-- Exercise description --
Pull out of the data below the stretch of lines bounded by the one containing "architecture design. You" and the one containing "to define automation", both bounds included, unchanged.

(Items listed in a dataset)
============

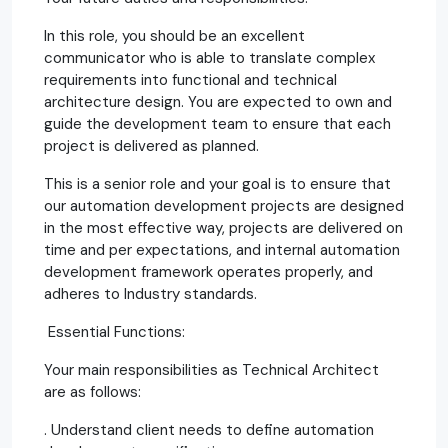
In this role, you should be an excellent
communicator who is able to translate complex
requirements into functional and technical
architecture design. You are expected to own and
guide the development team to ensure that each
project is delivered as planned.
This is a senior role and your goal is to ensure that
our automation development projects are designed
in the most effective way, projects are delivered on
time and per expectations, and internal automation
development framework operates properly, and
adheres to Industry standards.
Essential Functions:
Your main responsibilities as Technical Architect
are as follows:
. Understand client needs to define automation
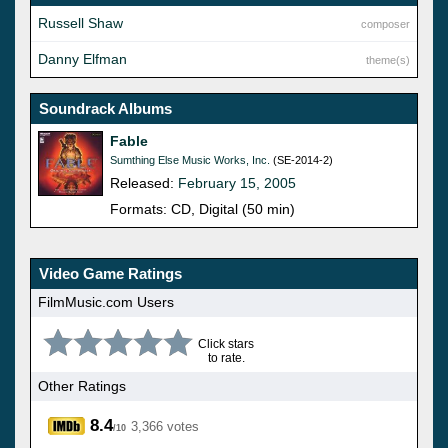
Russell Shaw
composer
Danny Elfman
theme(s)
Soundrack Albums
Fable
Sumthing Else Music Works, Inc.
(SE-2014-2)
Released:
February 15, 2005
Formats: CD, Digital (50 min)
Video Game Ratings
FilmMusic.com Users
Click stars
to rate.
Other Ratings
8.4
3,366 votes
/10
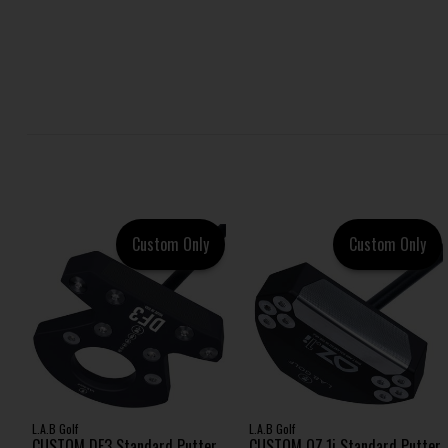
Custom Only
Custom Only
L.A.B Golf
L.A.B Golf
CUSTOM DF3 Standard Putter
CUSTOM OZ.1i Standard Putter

============

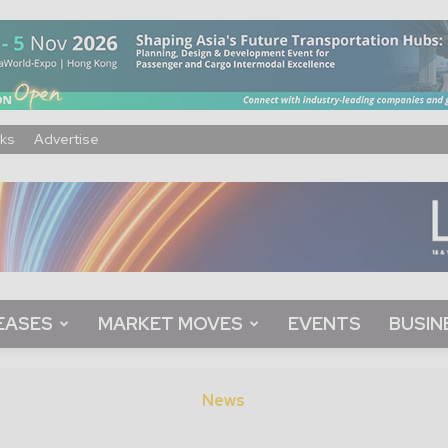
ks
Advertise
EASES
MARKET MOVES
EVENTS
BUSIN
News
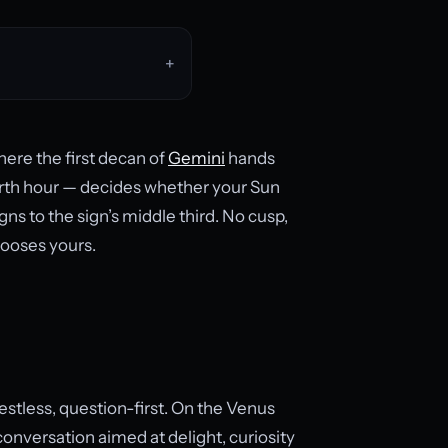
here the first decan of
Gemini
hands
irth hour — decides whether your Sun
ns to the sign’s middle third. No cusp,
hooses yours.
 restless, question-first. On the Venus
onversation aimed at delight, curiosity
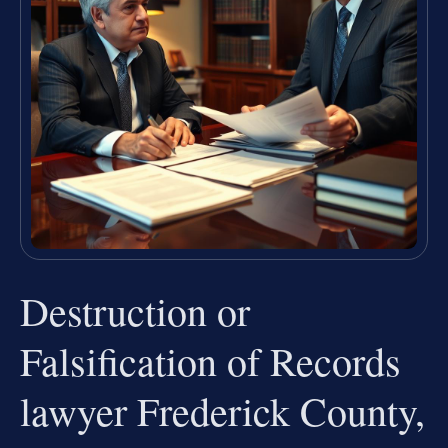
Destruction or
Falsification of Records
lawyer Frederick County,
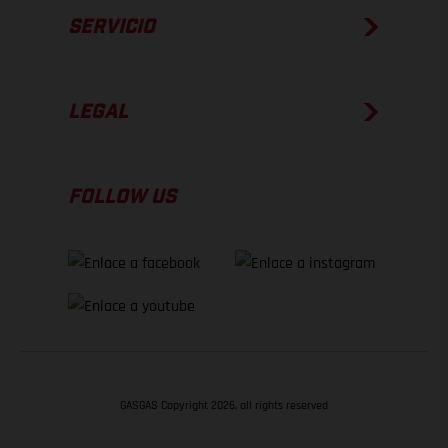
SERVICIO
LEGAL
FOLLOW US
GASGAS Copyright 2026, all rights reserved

============

-- Answer to this problem --
architecture design. You are expected to own and
guide the development team to ensure that each
project is delivered as planned.
This is a senior role and your goal is to ensure that
our automation development projects are designed
in the most effective way, projects are delivered on
time and per expectations, and internal automation
development framework operates properly, and
adheres to Industry standards.
Essential Functions:
Your main responsibilities as Technical Architect
are as follows:
. Understand client needs to define automation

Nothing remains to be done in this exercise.